#### [Work instructions]
The line containing "Service zu bieten." marks the end: copy exactly every line from the start of the records below up to and including it, leaving out pictures.

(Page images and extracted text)
- - -

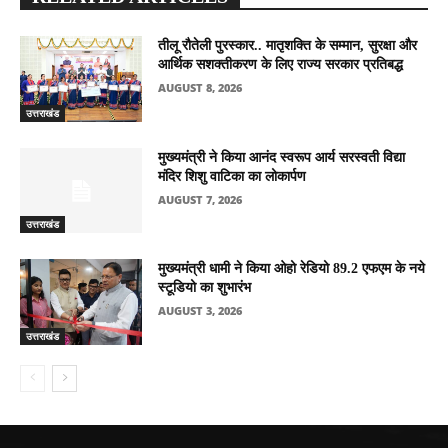
तीलू रौतेली पुरस्कार.. मातृशक्ति के सम्मान, सुरक्षा और
आर्थिक सशक्तीकरण के लिए राज्य सरकार प्रतिबद्ध
AUGUST 8, 2026
उत्तराखंड
मुख्यमंत्री ने किया आनंद स्वरूप आर्य सरस्वती विद्या
मंदिर शिशु वाटिका का लोकार्पण
AUGUST 7, 2026
उत्तराखंड
मुख्यमंत्री धामी ने किया ओहो रेडियो 89.2 एफएम के नये
स्टूडियो का शुभारंभ
AUGUST 3, 2026
उत्तराखंड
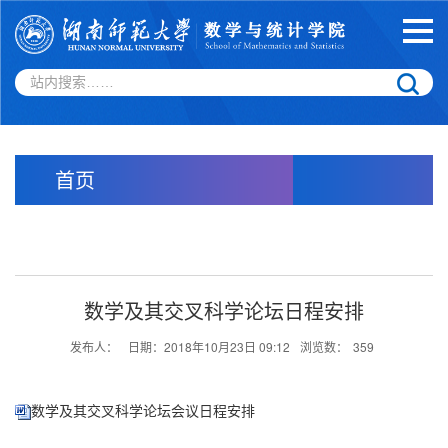
首页
数学及其交叉科学论坛日程安排
发布人：
日期：2018年10月23日 09:12
浏览数：
359
数学及其交叉科学论坛会议日程安排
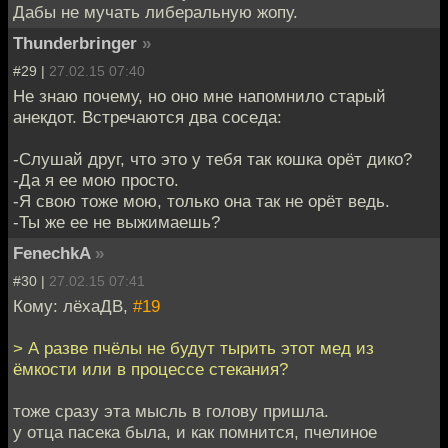
Дабы не мучать либеральную жопу.
Thunderbringer
»
#29 |
27.02.15 07:40
Не знаю почему, но оно мне напомнило старый
анекдот. Встречаются два соседа:
-Слушай друг, что это у тебя так кошка орёт дико?
-Да я ее мою просто.
-Я свою тоже мою, только она так не орёт ведь.
-Ты же ее не выжимаешь?
FenechkA
»
#30 |
27.02.15 07:41
Кому: лёхаДВ,
#19
> А разве пчёлы не будут тырить этот мед из
ёмкости или в процессе стекания?
тоже сразу эта мысль в голову пришла.
у отца пасека была, и как помнится, пчелиное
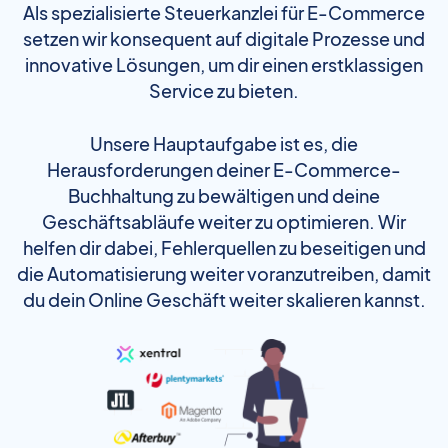
Als spezialisierte Steuerkanzlei für E-Commerce
setzen wir konsequent auf digitale Prozesse und
innovative Lösungen, um dir einen erstklassigen
Service zu bieten.
Unsere Hauptaufgabe ist es, die
Herausforderungen deiner E-Commerce-
Buchhaltung zu bewältigen und deine
Geschäftsabläufe weiter zu optimieren. Wir
helfen dir dabei, Fehlerquellen zu beseitigen und
die Automatisierung weiter voranzutreiben, damit
du dein Online Geschäft weiter skalieren kannst.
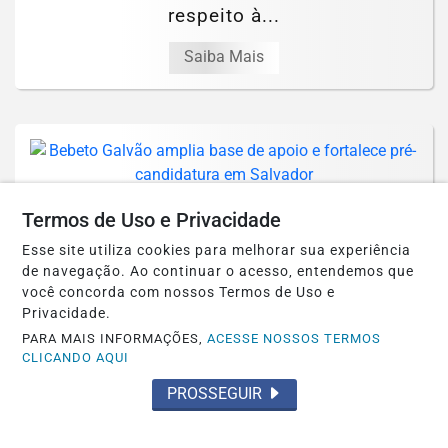
respeito à...
Saiba Mais
ELEIÇÕES 2026
Termos de Uso e Privacidade
Bebeto Galvão amplia base de apoio e
Esse site utiliza cookies para melhorar sua experiência
fortalece pré-candidatura em Salvador
de navegação. Ao continuar o acesso, entendemos que
você concorda com nossos Termos de Uso e
Saiba Mais
Privacidade.
PARA MAIS INFORMAÇÕES,
ACESSE NOSSOS TERMOS
CLICANDO AQUI
PROSSEGUIR
GERAL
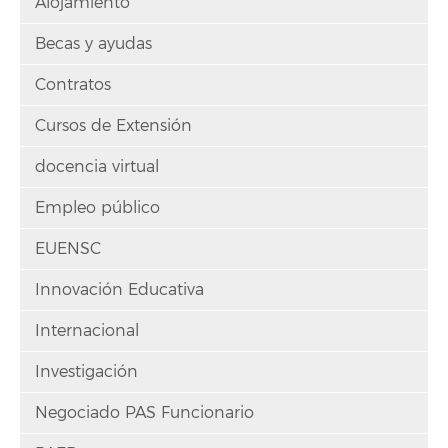
Alojamiento
Becas y ayudas
Contratos
Cursos de Extensión
docencia virtual
Empleo público
EUENSC
Innovación Educativa
Internacional
Investigación
Negociado PAS Funcionario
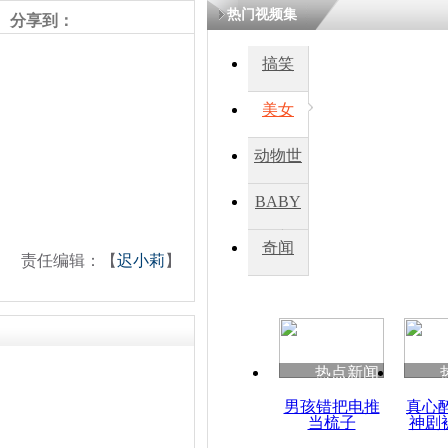
热门视频集
分享到：
四川一精神
搞笑
病发持大锤
美女
探访传承四
动物世
俗：近万民
英省亲送行
界
BABY
秀
奇闻
责任编辑：【
迟小莉
】
小伙骑车逆
崩溃 网上
因
热点新闻
四川兴文苗
度苗族花山
男孩错把电推
真心
当梳子
神剧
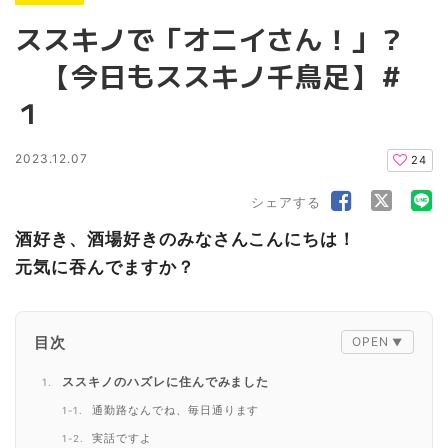
ススキノで「オニイさん！」？
【今日もススキノ千鳥足】＃
１
2023.12.07
24
シェアする
酒好き、酒場好きのみなさんこんにちは！
元気に吞んでますか？
目次
ススキノのハズレに住んでみました
通勤路なんでね、毎日通ります
実話ですよ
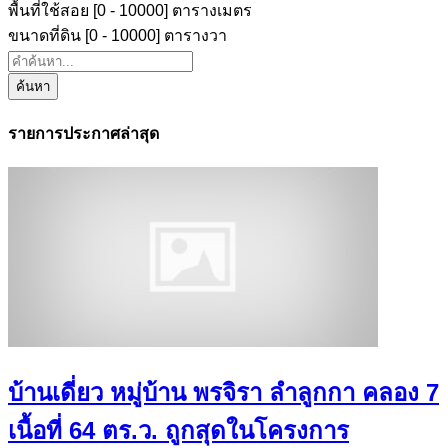
พื้นที่ใช้สอย [
0
-
10000
] ตารางเมตร
ขนาดที่ดิน [
0
-
10000
] ตารางวา
ค้นหา
รายการประกาศล่าสุด
บ้านเดี่ยว หมู่บ้าน พรจิรา ลำลูกกา คลอง 7
เนื้อที่ 64 ตร.ว. ถูกสุดในโครงการ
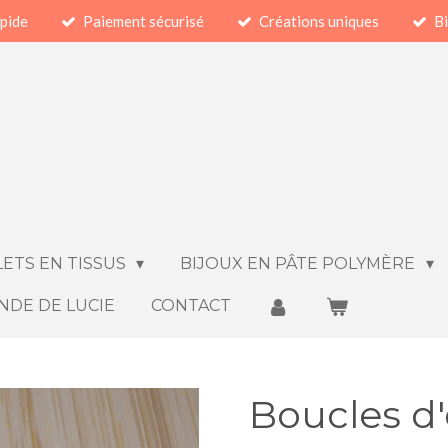
apide
Paiement sécurisé
Créations uniques
Bi
ETS EN TISSUS
BIJOUX EN PÂTE POLYMÈRE
NDE DE LUCIE
CONTACT
Boucles d'o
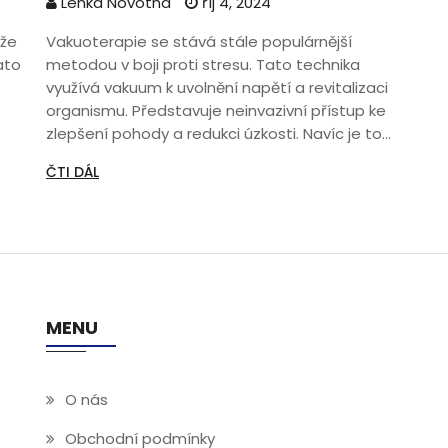
Lenka Novotná
říj 4, 2024
ůže
Vakuoterapie se stává stále populárnější
Tato
metodou v boji proti stresu. Tato technika
využívá vakuum k uvolnění napětí a revitalizaci
organismu. Představuje neinvazivní přístup ke
zlepšení pohody a redukci úzkosti. Navíc je to
šetrná alternativa k tradičním lékům a terapiím.
ČTI DÁL
se
Tento článek nabízí přehled o tom, jak
vakuoterapie funguje a jak může prospět v
našem hektickém životě.
MENU
O nás
Obchodní podmínky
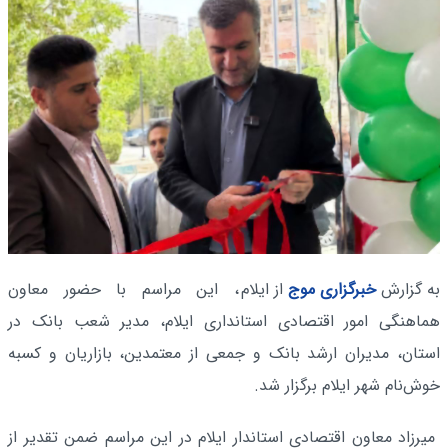
به گزارش
خبرگزاری موج
از ایلام
، این مراسم با حضور معاون
هماهنگی امور اقتصادی استانداری ایلام، مدیر شعب بانک در
استان، مدیران ارشد بانک و جمعی از معتمدین، بازاریان و کسبه
خوش‌نام شهر ایلام برگزار شد.
میرزاد معاون اقتصادی استاندار ایلام در این مراسم ضمن تقدیر از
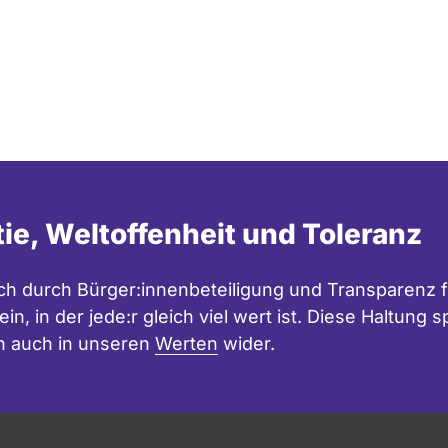
tie, Weltoffenheit und Toleranz
h durch Bürger:innenbeteiligung und Transparenz f
in, in der jede:r gleich viel wert ist. Diese Haltung
n auch in unseren
Werten
wider.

- - -

#### [Answer section]
तीलू रौतेली पुरस्कार.. मातृशक्ति के सम्मान, सुरक्षा और
आर्थिक सशक्तीकरण के लिए राज्य सरकार प्रतिबद्ध
AUGUST 8, 2026
उत्तराखंड
मुख्यमंत्री ने किया आनंद स्वरूप आर्य सरस्वती विद्या
मंदिर शिशु वाटिका का लोकार्पण
AUGUST 7, 2026
उत्तराखंड
मुख्यमंत्री धामी ने किया ओहो रेडियो 89.2 एफएम के नये
स्टूडियो का शुभारंभ
AUGUST 3, 2026
उत्तराखंड
首页
数学及其交叉科学论坛日程安排
发布人：
日期：2018年10月23日 09:12
浏览数：
359
数学及其交叉科学论坛会议日程安排
Дабы не мучать либеральную жопу.
Thunderbringer
»
#29 |
27.02.15 07:40
Не знаю почему, но оно мне напомнило старый
анекдот. Встречаются два соседа:
-Слушай друг, что это у тебя так кошка орёт дико?
-Да я ее мою просто.
-Я свою тоже мою, только она так не орёт ведь.
-Ты же ее не выжимаешь?
FenechkA
»
#30 |
27.02.15 07:41
Кому: лёхаДВ,
#19
> А разве пчёлы не будут тырить этот мед из
ёмкости или в процессе стекания?
тоже сразу эта мысль в голову пришла.
у отца пасека была, и как помнится, пчелиное
Als spezialisierte Steuerkanzlei für E-Commerce
setzen wir konsequent auf digitale Prozesse und
innovative Lösungen, um dir einen erstklassigen
Service zu bieten.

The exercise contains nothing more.